The European Union has had a wildly unpopular data retention law for several years; the law has been successfully challenged on constitutional or human rights grounds in three national courts (in Germany, Romania and the Czech Republic). With that powerful precedent before them and strong opposition among influential House members, maybe the House leadership will think twice before bringing the bill to the floor.
Cybersecurity has been on the congressional agenda for several years. In the Senate, the leading comprehensive cybersecurity package was introduced in February by Sens. Joe Lieberman, I-Conn., Susan Collins, R-Maine, and Tom Carper, D-Del. and is being reconciled with a cybersecurity bill out of the Commerce Committee.
In the House, Speaker Boehner tapped Rep. Mac Thornberry, R-Texas, to chair a cybersecurity task force consisting of Republican chairmen of key committees and subcommittees, and asked them to report in October.
In May the White House released its long-awaited cybersecurity legislative proposal, so now all of the legislative gears are turning.
There are a number of difficult issues raised by cybersecurity legislation that legislators have to work through. How much power should the government have to direct the cybersecurity responses of private networks as compared to government networks? What companies and assets should be deemed "critical infrastructure" subject to government regulation? Should the government have the power to monitor or order the shut down private networks? How can Congress best encourage information sharing between companies and the government without jeopardizing user privacy? The different proposals have drawn somewhat different lines on these difficult questions and more.

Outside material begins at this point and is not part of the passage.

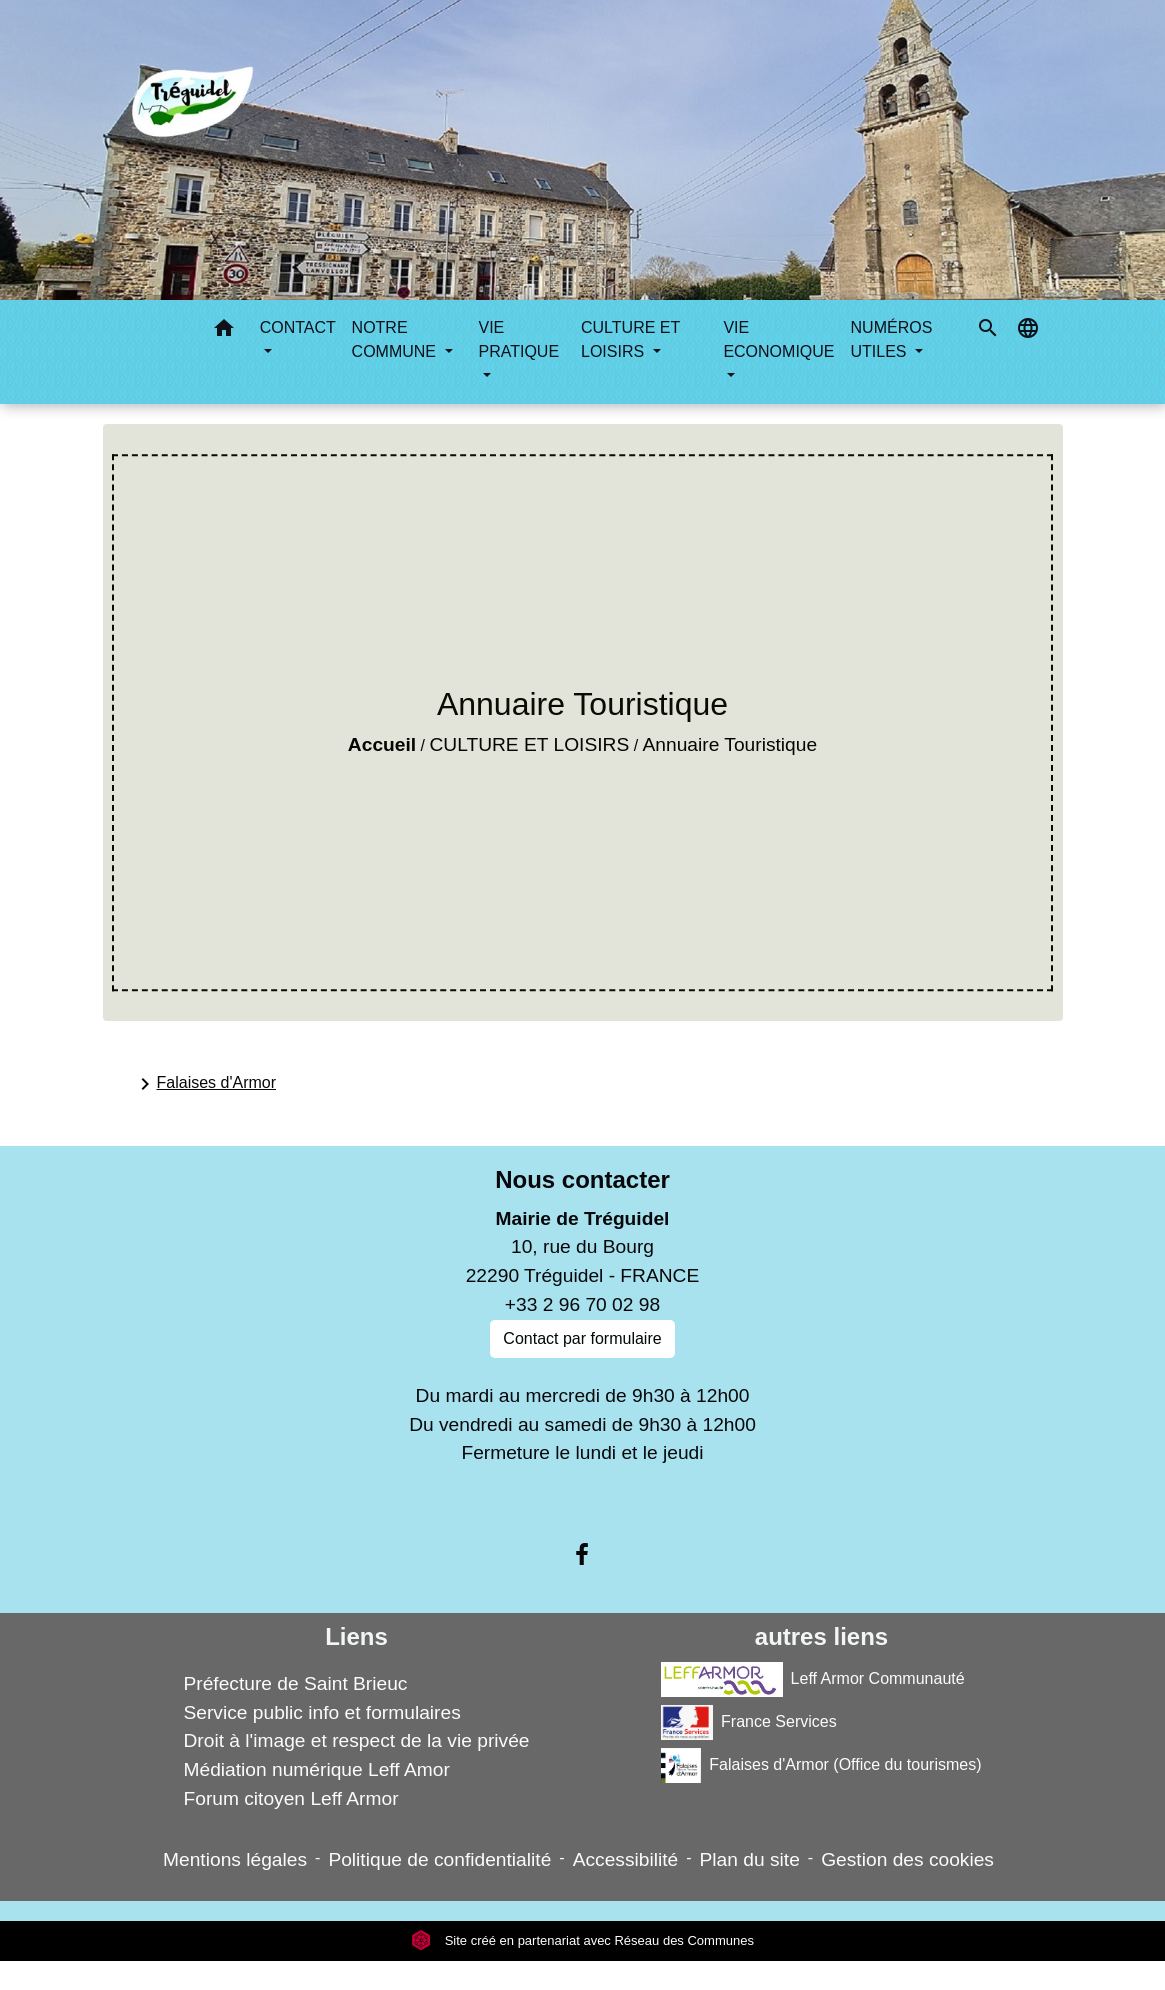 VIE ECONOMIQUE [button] (778, 339)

Congressional leadership wants to deal with the cybersecurity threat and both chambers have brought together members from key committees to work out differences and come up with common approaches. I am not unpacking my crystal ball, but this is one issue where Congress may find both the will and the way to get a bill to the president's desk.
6) Data Breach
This summer saw a continuing number of high-profile data breaches at major companies including Sony and Epsilon. While most states have data breach laws, current federal law requires notification of consumers in the event of a breach only in limited circumstances, such as when health information is involved. The twofold question before Congress is whether it should enact a federal data breach bill providing one national set of rules for companies that would preempt state laws and whether the federal law will provide consumers with the same high level of protection as the best state laws.
There are currently a slew of data breach bills pending in Congress, including proposals from Sen. Leahy; Rep. Rush; Rep. Mary Bono Mack, R-Calif., and Sens. Mark Pryor, D-Ark., and Jay Rockefeller, D-W.Va. All would create an overarching federal standard for data breach notification, as would a data breach provision in the White House cybersecurity bill.
Tech Agenda Has Big Footprint
Congress is only one important venue for critical technology issues. The U.S. Supreme Court this fall will hear perhaps the most important Fourth Amendment case in decades concerning whether the government can use GPS to track a person 24/7 without a warrant. Also, the FCC's net neutrality rules will take a step closer to being implemented this fall when they are published in the Federal Register, an event sure to trigger legal challenge. And the Federal Trade Commission and the Commerce Department are poised to release the final versions their respective privacy reports.
Leslie Harris is President and CEO of the Center for Democracy & Technology.